What to produce:
Would you reproduce the data below exactly, please, leaving out its images?
* * * *
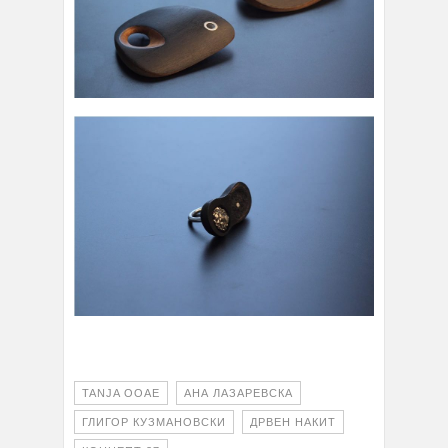
TANJA OOAE
АНА ЛАЗАРЕВСКА
ГЛИГОР КУЗМАНОВСКИ
ДРВЕН НАКИТ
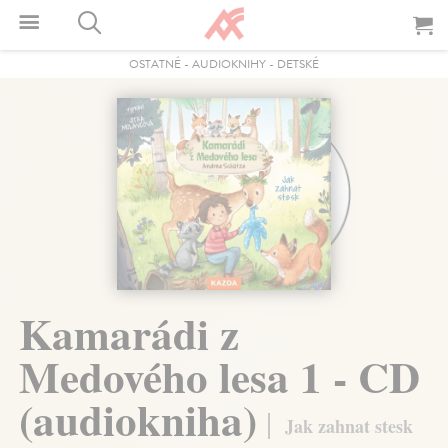
OSTATNÉ
-
AUDIOKNIHY
-
DETSKÉ
Kamarádi z
Medového lesa 1 - CD
(audiokniha)
Jak zahnat stesk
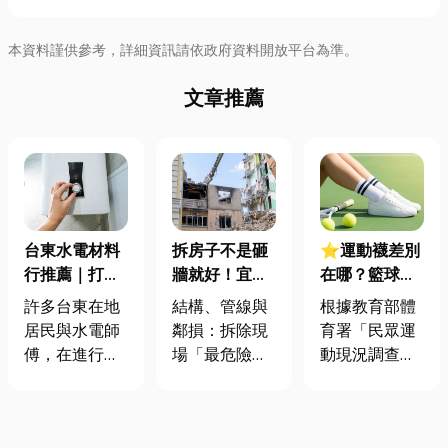
本資料謹供參考，詳細資訊請依政府資料開放平台為準。
文章推薦
台東水電材料
拆房子不是砸
⭐運動襪差別
行推薦｜打造
牆就好！宜蘭
在哪？籃球、
安全耐用的居
裝潢拆除、水
慢跑、排球襪
許多台東在地
結構、管線與
根據教育部體
家環境
泥切割施工前
挑選全攻略，
居民與水電師
鄰損：拆除現
育署「民眾運
必看的避坑指
穿對了運動不
傅，在進行居
場「最危險的
動現況調查」
南，專家曝這
傷腳！
家修繕、新屋
3 件事」 拆除
顯示，台灣規
3 件事最危
裝潢或老屋翻
現場常常乒乒
律運動人口比
險！
修時，都會到
乓乓、灰塵滿
例已突破三成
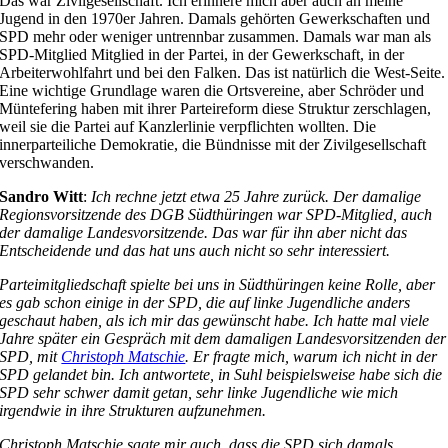
Das war Zivilgesellschaft. Ich erinnere mich aber auch an meine
Jugend in den 1970er Jahren. Damals gehörten Gewerkschaften und
SPD mehr oder weniger untrennbar zusammen. Damals war man als
SPD-Mitglied Mitglied in der Partei, in der Gewerkschaft, in der
Arbeiterwohlfahrt und bei den Falken. Das ist natürlich die West-Seite.
Eine wichtige Grundlage waren die Ortsvereine, aber Schröder und
Müntefering haben mit ihrer Parteireform diese Struktur zerschlagen,
weil sie die Partei auf Kanzlerlinie verpflichten wollten. Die
innerparteiliche Demokratie, die Bündnisse mit der Zivilgesellschaft
verschwanden.
Sandro Witt
:
Ich rechne jetzt etwa 25 Jahre zurück. Der damalige
Regionsvorsitzende des DGB Südthüringen war SPD-Mitglied, auch
der damalige Landesvorsitzende. Das war für ihn aber nicht das
Entscheidende und das hat uns auch nicht so sehr interessiert.
Parteimitgliedschaft spielte bei uns in Südthüringen keine Rolle, aber
es gab schon einige in der SPD, die auf linke Jugendliche anders
geschaut haben, als ich mir das gewünscht habe. Ich hatte mal viele
Jahre später ein Gespräch mit dem damaligen Landesvorsitzenden der
SPD, mit
Christoph Matschie
. Er fragte mich, warum ich nicht in der
SPD gelandet bin. Ich antwortete, in Suhl beispielsweise habe sich die
SPD sehr schwer damit getan, sehr linke Jugendliche wie mich
irgendwie in ihre Strukturen aufzunehmen.
Christoph Matschie sagte mir auch, dass die SPD sich damals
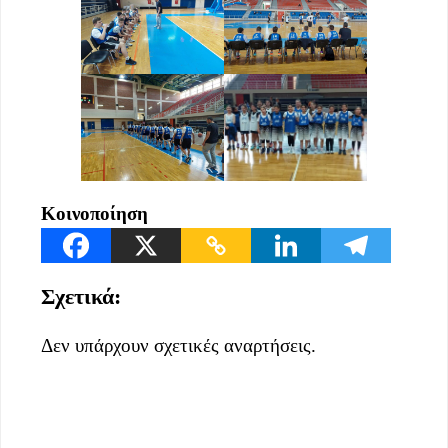
Κοινοποίηση
Σχετικά:
Δεν υπάρχουν σχετικές αναρτήσεις.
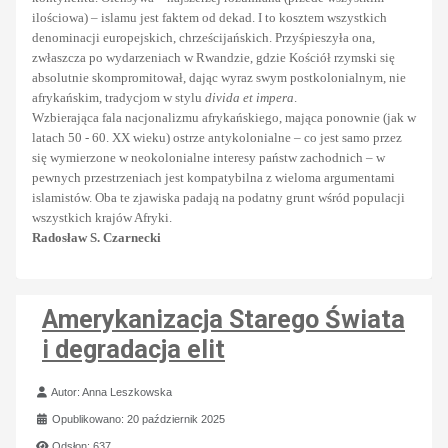
ilościowa) – islamu jest faktem od dekad. I to kosztem wszystkich
denominacji europejskich, chrześcijańskich. Przyśpieszyła ona,
zwłaszcza po wydarzeniach w Rwandzie, gdzie Kościół rzymski się
absolutnie skompromitował, dając wyraz swym postkolonialnym, nie
afrykańskim, tradycjom w stylu
divida et impera
.
Wzbierająca fala nacjonalizmu afrykańskiego, mająca ponownie (jak w
latach 50 - 60. XX wieku) ostrze antykolonialne – co jest samo przez
się wymierzone w neokolonialne interesy państw zachodnich – w
pewnych przestrzeniach jest kompatybilna z wieloma argumentami
islamistów. Oba te zjawiska padają na podatny grunt wśród populacji
wszystkich krajów Afryki.
Radosław S. Czarnecki
Amerykanizacja Starego Świata
i degradacja elit
Szczegóły
Autor:
Anna Leszkowska
Opublikowano: 20 październik 2025
Odsłon: 637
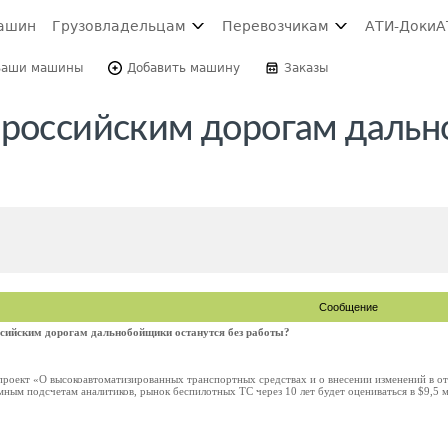
ашин
Грузовладельцам
Перевозчикам
АТИ-Доки
А
Ваши машины
Добавить машину
Заказы
 российским дорогам даль
Сообщение
ссийским дорогам дальнобойщики останутся без работы?
проект «О высокоавтоматизированных транспортных средствах и о внесении изменений в от
ым подсчетам аналитиков, рынок беспилотных ТС через 10 лет будет оцениваться в $9,5 мл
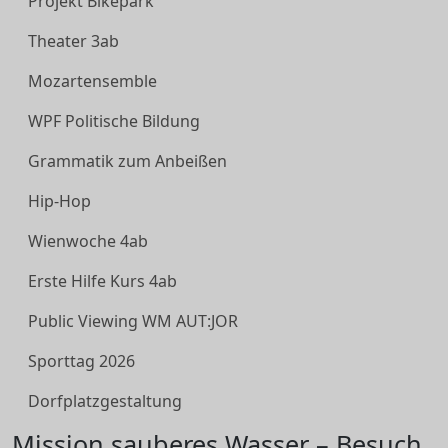
Projekt Bikepark
Theater 3ab
Mozartensemble
WPF Politische Bildung
Grammatik zum Anbeißen
Hip-Hop
Wienwoche 4ab
Erste Hilfe Kurs 4ab
Public Viewing WM AUT:JOR
Sporttag 2026
Dorfplatzgestaltung
Mission sauberes Wasser – Besuch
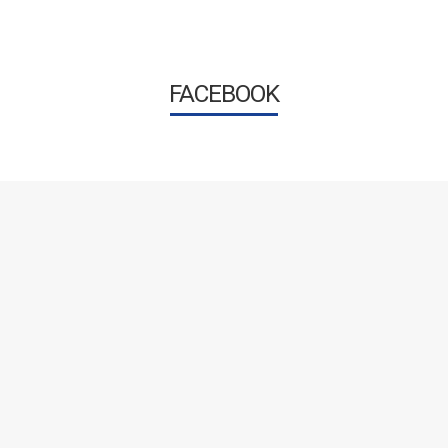
FACEBOOK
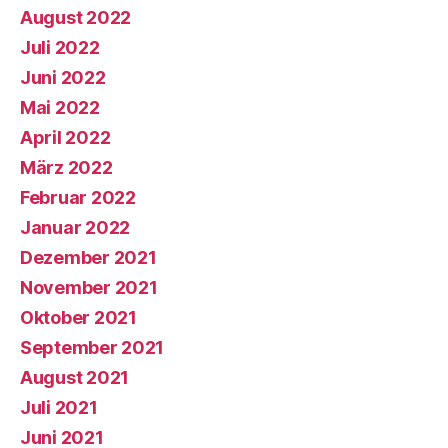
August 2022
Juli 2022
Juni 2022
Mai 2022
April 2022
März 2022
Februar 2022
Januar 2022
Dezember 2021
November 2021
Oktober 2021
September 2021
August 2021
Juli 2021
Juni 2021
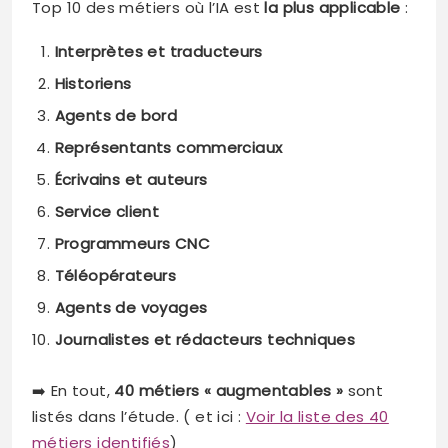
Top 10 des métiers où l’IA est
la plus applicable
:
Interprètes et traducteurs
Historiens
Agents de bord
Représentants commerciaux
Écrivains et auteurs
Service client
Programmeurs CNC
Téléopérateurs
Agents de voyages
Journalistes et rédacteurs techniques
➡️ En tout,
40 métiers « augmentables »
sont
listés dans l’étude. ( et ici :
Voir la liste des 40
métiers identifiés
)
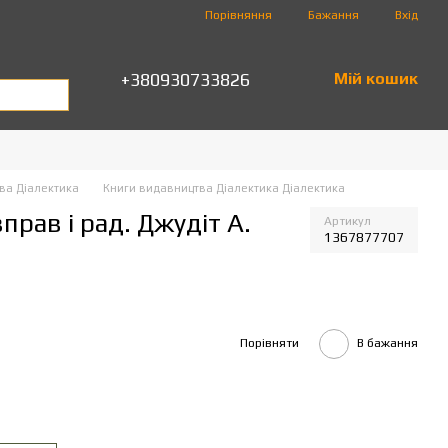
Порівняння
Бажання
Вхід
+380930733826
Мій кошик
ва Діалектика
Книги видавництва Діалектика Діалектика
прав і рад. Джудіт А.
Артикул
1367877707
Порівняти
В бажання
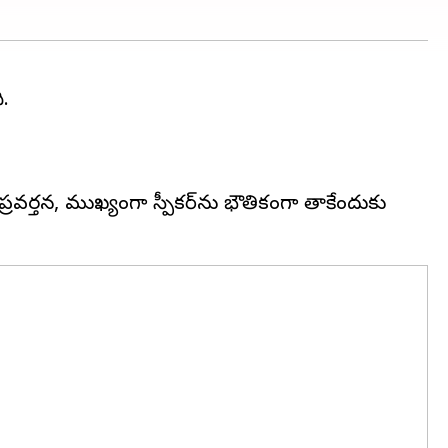
ి.
రవర్తన, ముఖ్యంగా స్పీకర్‌ను భౌతికంగా తాకేందుకు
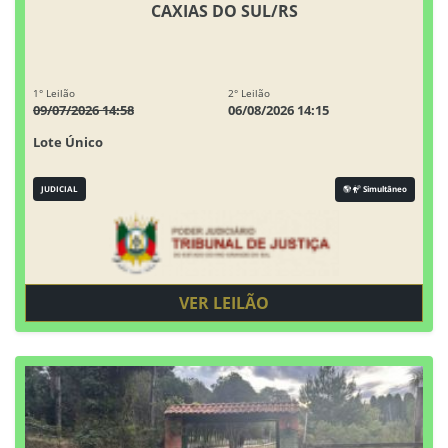
CAXIAS DO SUL/RS
1° Leilão
2° Leilão
09/07/2026 14:58
06/08/2026 14:15
Lote Único
JUDICIAL
Simultâneo
VER LEILÃO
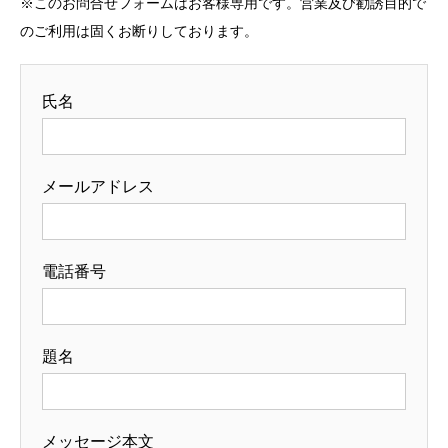
※このお問合せフォームはお客様専用です。営業及び勧誘目的で
のご利用は固くお断りしております。
氏名
メールアドレス
電話番号
題名
メッセージ本文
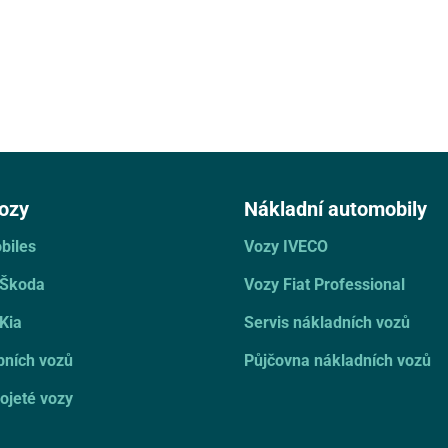
ozy
Nákladní automobily
biles
Vozy IVECO
 Škoda
Vozy Fiat Professional
Kia
Servis nákladních vozů
bních vozů
Půjčovna nákladních vozů
ojeté vozy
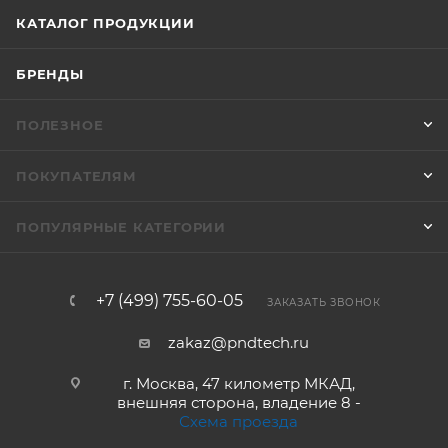
КАТАЛОГ ПРОДУКЦИИ
БРЕНДЫ
ПОЛЕЗНОЕ
ПОКУПАТЕЛЯМ
ПОПУЛЯРНЫЕ КАТЕГОРИИ
+7 (499) 755-60-05
ЗАКАЗАТЬ ЗВОНОК
zakaz@pndtech.ru
г. Москва, 47 километр МКАД,
внешняя сторона, владение 8 -
Схема проезда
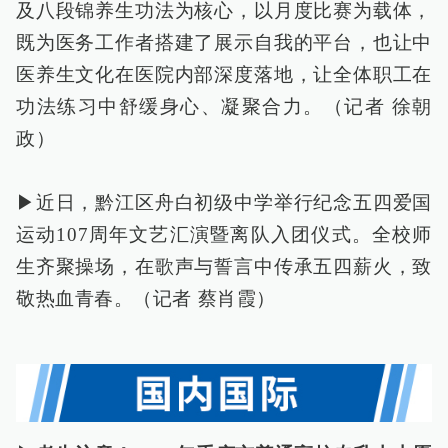
及八段锦养生功法为核心，以月度比赛为载体，
既为医务工作者搭建了展示自我的平台，也让中
医养生文化在医院内部深度落地，让全体职工在
功法练习中舒缓身心、凝聚合力。（记者 徐朝
政）
▶近日，黔江区舟白初级中学举行纪念五四爱国
运动107周年文艺汇演暨离队入团仪式。全校师
生齐聚操场，在歌声与誓言中传承五四薪火，致
敬热血青春。（记者 蔡肖霞）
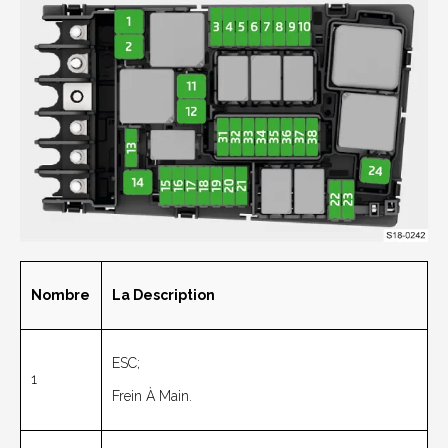
Nombre
La Description
ESC;
1
Frein À Main.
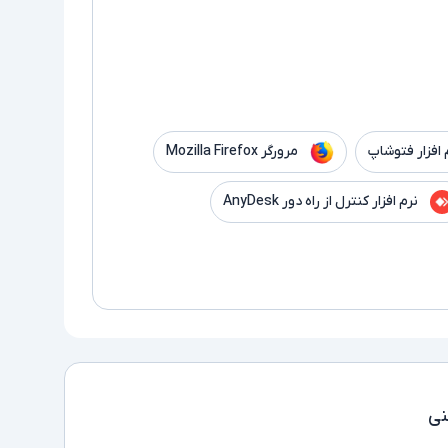
 افزار فتوشاپ
مرورگر Mozilla Firefox
نرم افزار کنترل از راه دور AnyDesk
ی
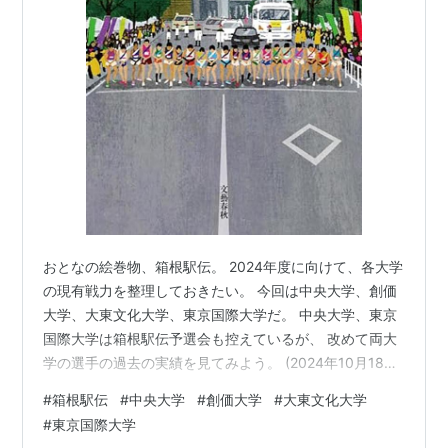
おとなの絵巻物、箱根駅伝。 2024年度に向けて、各大学
の現有戦力を整理しておきたい。 今回は中央大学、創価
大学、大東文化大学、東京国際大学だ。 中央大学、東京
国際大学は箱根駅伝予選会も控えているが、 改めて両大
学の選手の過去の実績を見てみよう。 (2024年10月18日
更新)
#
箱根駅伝
#
中央大学
#
創価大学
#
大東文化大学
#
東京国際大学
* * * *
Solution to the problem:
TANJA OOAE
АНА ЛАЗАРЕВСКА
ГЛИГОР КУЗМАНОВСКИ
ДРВЕН НАКИТ
OSTATNÉ
-
AUDIOKNIHY
-
DETSKÉ
Kamarádi z
Medového lesa 1 - CD
(audiokniha)
Jak zahnat stesk
本資料謹供參考，詳細資訊請依政府資料開放平台為準。
文章推薦
台東水電材料
拆房子不是砸
⭐運動襪差別
行推薦｜打造
牆就好！宜蘭
在哪？籃球、
安全耐用的居
裝潢拆除、水
慢跑、排球襪
許多台東在地
結構、管線與
根據教育部體
家環境
泥切割施工前
挑選全攻略，
居民與水電師
鄰損：拆除現
育署「民眾運
必看的避坑指
穿對了運動不
傅，在進行居
場「最危險的
動現況調查」
南，專家曝這
傷腳！
家修繕、新屋
3 件事」 拆除
顯示，台灣規
3 件事最危
裝潢或老屋翻
現場常常乒乒
律運動人口比
險！
修時，都會到
乓乓、灰塵滿
例已突破三成
Das war Zivilgesellschaft. Ich erinnere mich aber auch an meine
Jugend in den 1970er Jahren. Damals gehörten Gewerkschaften und
SPD mehr oder weniger untrennbar zusammen. Damals war man als
SPD-Mitglied Mitglied in der Partei, in der Gewerkschaft, in der
Arbeiterwohlfahrt und bei den Falken. Das ist natürlich die West-Seite.
Eine wichtige Grundlage waren die Ortsvereine, aber Schröder und
Müntefering haben mit ihrer Parteireform diese Struktur zerschlagen,
weil sie die Partei auf Kanzlerlinie verpflichten wollten. Die
innerparteiliche Demokratie, die Bündnisse mit der Zivilgesellschaft
verschwanden.
Sandro Witt
:
Ich rechne jetzt etwa 25 Jahre zurück. Der damalige
Regionsvorsitzende des DGB Südthüringen war SPD-Mitglied, auch
der damalige Landesvorsitzende. Das war für ihn aber nicht das
Entscheidende und das hat uns auch nicht so sehr interessiert.
Parteimitgliedschaft spielte bei uns in Südthüringen keine Rolle, aber
es gab schon einige in der SPD, die auf linke Jugendliche anders
geschaut haben, als ich mir das gewünscht habe. Ich hatte mal viele
Jahre später ein Gespräch mit dem damaligen Landesvorsitzenden der
SPD, mit
Christoph Matschie
. Er fragte mich, warum ich nicht in der
SPD gelandet bin. Ich antwortete, in Suhl beispielsweise habe sich die
SPD sehr schwer damit getan, sehr linke Jugendliche wie mich
irgendwie in ihre Strukturen aufzunehmen.
Christoph Matschie sagte mir auch, dass die SPD sich damals
Κοινοποίηση
Σχετικά:
Δεν υπάρχουν σχετικές αναρτήσεις.
ilościowa) – islamu jest faktem od dekad. I to kosztem wszystkich
denominacji europejskich, chrześcijańskich. Przyśpieszyła ona,
zwłaszcza po wydarzeniach w Rwandzie, gdzie Kościół rzymski się
absolutnie skompromitował, dając wyraz swym postkolonialnym, nie
afrykańskim, tradycjom w stylu
divida et impera
.
Wzbierająca fala nacjonalizmu afrykańskiego, mająca ponownie (jak w
latach 50 - 60. XX wieku) ostrze antykolonialne – co jest samo przez
się wymierzone w neokolonialne interesy państw zachodnich – w
pewnych przestrzeniach jest kompatybilna z wieloma argumentami
islamistów. Oba te zjawiska padają na podatny grunt wśród populacji
wszystkich krajów Afryki.
Radosław S. Czarnecki
Amerykanizacja Starego Świata
i degradacja elit
Szczegóły
Autor:
Anna Leszkowska
Opublikowano: 20 październik 2025
Odsłon: 637
ашин
Грузовладельцам
Перевозчикам
АТИ-Доки
А
Ваши машины
Добавить машину
Заказы
 российским дорогам даль
Сообщение
ссийским дорогам дальнобойщики останутся без работы?
проект «О высокоавтоматизированных транспортных средствах и о внесении изменений в от
ым подсчетам аналитиков, рынок беспилотных ТС через 10 лет будет оцениваться в $9,5 мл
Projekt Bikepark
Theater 3ab
Mozartensemble
WPF Politische Bildung
Grammatik zum Anbeißen
Hip-Hop
Wienwoche 4ab
Erste Hilfe Kurs 4ab
Public Viewing WM AUT:JOR
Sporttag 2026
Dorfplatzgestaltung
Mission sauberes Wasser – Besuch
FACEBOOK
August 2022
Juli 2022
Juni 2022
Mai 2022
April 2022
März 2022
Februar 2022
Januar 2022
Dezember 2021
November 2021
Oktober 2021
September 2021
August 2021
Juli 2021
Juni 2021
Top 10 des métiers où l’IA est
la plus applicable
:
Interprètes et traducteurs
Historiens
Agents de bord
Représentants commerciaux
Écrivains et auteurs
Service client
Programmeurs CNC
Téléopérateurs
Agents de voyages
Journalistes et rédacteurs techniques
➡️ En tout,
40 métiers « augmentables »
sont
listés dans l’étude. ( et ici :
Voir la liste des 40
métiers identifiés
)
Порівняння
Бажання
Вхід
+380930733826
Мій кошик
ва Діалектика
Книги видавництва Діалектика Діалектика
прав і рад. Джудіт А.
Артикул
1367877707
Порівняти
В бажання
ి.
రవర్తన, ముఖ్యంగా స్పీకర్‌ను భౌతికంగా తాకేందుకు
CAXIAS DO SUL/RS
1° Leilão
2° Leilão
09/07/2026 14:58
06/08/2026 14:15
Lote Único
JUDICIAL
Simultâneo
VER LEILÃO
※このお問合せフォームはお客様専用です。営業及び勧誘目的で
のご利用は固くお断りしております。
氏名
メールアドレス
電話番号
題名
メッセージ本文
ozy
Nákladní automobily
biles
Vozy IVECO
 Škoda
Vozy Fiat Professional
Kia
Servis nákladních vozů
bních vozů
Půjčovna nákladních vozů
ojeté vozy
КАТАЛОГ ПРОДУКЦИИ
БРЕНДЫ
ПОЛЕЗНОЕ
ПОКУПАТЕЛЯМ
ПОПУЛЯРНЫЕ КАТЕГОРИИ
+7 (499) 755-60-05
ЗАКАЗАТЬ ЗВОНОК
zakaz@pndtech.ru
г. Москва, 47 километр МКАД,
внешняя сторона, владение 8 -
Схема проезда
及八段锦养生功法为核心，以月度比赛为载体，
既为医务工作者搭建了展示自我的平台，也让中
医养生文化在医院内部深度落地，让全体职工在
功法练习中舒缓身心、凝聚合力。（记者 徐朝
政）
▶近日，黔江区舟白初级中学举行纪念五四爱国
运动107周年文艺汇演暨离队入团仪式。全校师
生齐聚操场，在歌声与誓言中传承五四薪火，致
敬热血青春。（记者 蔡肖霞）
Nombre
La Description
ESC;
1
Frein À Main.
 افزار فتوشاپ
مرورگر Mozilla Firefox
نرم افزار کنترل از راه دور AnyDesk
ی
おとなの絵巻物、箱根駅伝。 2024年度に向けて、各大学
の現有戦力を整理しておきたい。 今回は中央大学、創価
大学、大東文化大学、東京国際大学だ。 中央大学、東京
国際大学は箱根駅伝予選会も控えているが、 改めて両大
学の選手の過去の実績を見てみよう。 (2024年10月18日
更新)
#
箱根駅伝
#
中央大学
#
創価大学
#
大東文化大学
#
東京国際大学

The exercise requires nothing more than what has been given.